◆ **Goal of the exercise**
Word for word, transcribe the listing that follows, minus any pictures.

◆ **Records provided**
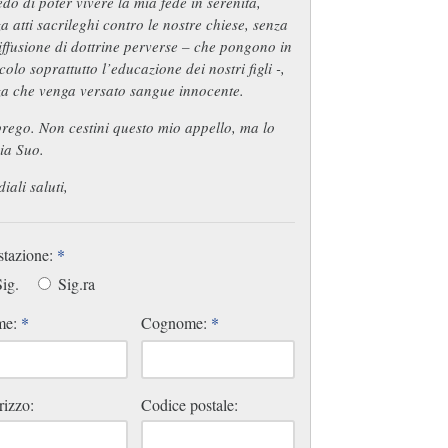
do di poter vivere la mia fede in serenità,
a atti sacrileghi contro le nostre chiese, senza
iffusione di dottrine perverse – che pongono in
colo soprattutto l’educazione dei nostri figli -,
za che venga versato sangue innocente.
rego. Non cestini questo mio appello, ma lo
ia Suo.
iali saluti,
stazione:
*
ig.
Sig.ra
me:
*
Cognome:
*
rizzo:
Codice postale:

◆ **Answer to this exercise**
do di poter vivere la mia fede in serenità,
a atti sacrileghi contro le nostre chiese, senza
iffusione di dottrine perverse – che pongono in
colo soprattutto l’educazione dei nostri figli -,
za che venga versato sangue innocente.
rego. Non cestini questo mio appello, ma lo
ia Suo.
iali saluti,
stazione:
*
ig.
Sig.ra
me:
*
Cognome:
*
rizzo:
Codice postale:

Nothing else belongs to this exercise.